The first 6 rows of the data set are
utils::head(covid19_data_bristol)
## UtlaName date week MSOA11CD cases Population prevalence
## 3 Bristol, City of 2021-12-25 1 E02003014 89 8292 0.010733237
## 4 Bristol, City of 2021-12-25 1 E02003015 99 6692 0.014793784
## 5 Bristol, City of 2021-12-25 1 E02003016 99 8169 0.012118986
## 6 Bristol, City of 2021-12-25 1 E02003017 74 6118 0.012095456
## 7 Bristol, City of 2021-12-25 1 E02003018 69 5870 0.011754685
## 9 Bristol, City of 2021-12-25 1 E02003020 55 6416 0.008572319
## LONG LAT
## 3 -2.66729 51.51507
## 4 -2.59093 51.49491
## 5 -2.57357 51.49471
## 6 -2.61209 51.48767
## 7 -2.65070 51.48954
## 9 -2.62725 51.49219
The dataset covid19_data_bristol
contains 9 columns.
Column cases
is the outcome variable, which is the weekly
reported number of COVID-19 cases in each neighbourhood in Bristol.
Column date
indicates the start date of each observation
week, while column week
indicates the week number that the
data were collected from. Column MSOA11CD
represents the
neighbourhood code. Columns LONG
and LAT
indicate the longitude and latitude for each neighbourhood. Column
Population
indicates the population size.

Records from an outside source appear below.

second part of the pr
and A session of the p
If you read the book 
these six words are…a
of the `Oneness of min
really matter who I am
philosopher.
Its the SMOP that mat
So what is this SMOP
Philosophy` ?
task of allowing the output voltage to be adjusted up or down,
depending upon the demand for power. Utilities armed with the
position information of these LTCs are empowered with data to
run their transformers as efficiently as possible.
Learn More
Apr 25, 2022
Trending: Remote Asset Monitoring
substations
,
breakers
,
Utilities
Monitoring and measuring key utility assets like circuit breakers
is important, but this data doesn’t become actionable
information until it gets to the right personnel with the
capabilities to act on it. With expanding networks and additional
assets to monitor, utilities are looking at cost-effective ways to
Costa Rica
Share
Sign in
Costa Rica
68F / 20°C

Column
prevalence
indicates the infection rate in each
neighbourhood, computed as the ratio of cases
to
Population
. Likewise, covid19_data_bristol
has
a column for the outcome variable (cases
), a column for the
time index (week
, an integer starting at 1), two columns
for the geographical coordinates (LONG
, LAT
).
Note that there are no covariate columns because we don’t use any
covariates in this tutorial.
Now we can identify the similarities across the structure of the
datasets covid19_data
, inla_data
and
covid19_data_bristol
. Their object type is a
data.frame
, with each row representing a data observation.
The data frame should include a column for the outcome variable, a
column for the time point index, indicating when each observation is
collected, and two columns for the geographical coordinates of each
observation. If the model incorporates covariates, then the covariate
data should also be included in the same data frame, and each covariate
is stored in one column. Users can use any variable names for the
columns, as long as they ensure consistency with those used when
defining the model formula and fitting the BHM. In addition, depending
on the type of outcome data, e.g., Gaussian or Poisson, other variables
may be included in the data frame. For example, in the COVID-19
tutorials where the outcome data follow a Poisson distribution, a
separate column named Population
is added to account for
the exposure parameter in the Poisson model. However, in the Hydrology
tutorial where the outcome data are assumed to follow a Gaussian
distribution, there is no need for a column representing the exposure
parameter in the dataset. The following table provides a summary of the
expected data structure for running the BHM in the fdmr
package:
ID | LONG | LAT | Time | Response Variable | Covariate 1 | Covariate 2 | Covariate… |
---|---|---|---|---|---|---|---|
1 | … | … | … | … | … | … | … |
2 | … | … | … | … | … | … | … |
… | … | … | … | … | … | … | … |
With the expected data object and format, we now possess all the essential information required for the fitting the BHM. More details regarding the model fitting process can be found at our tutorials.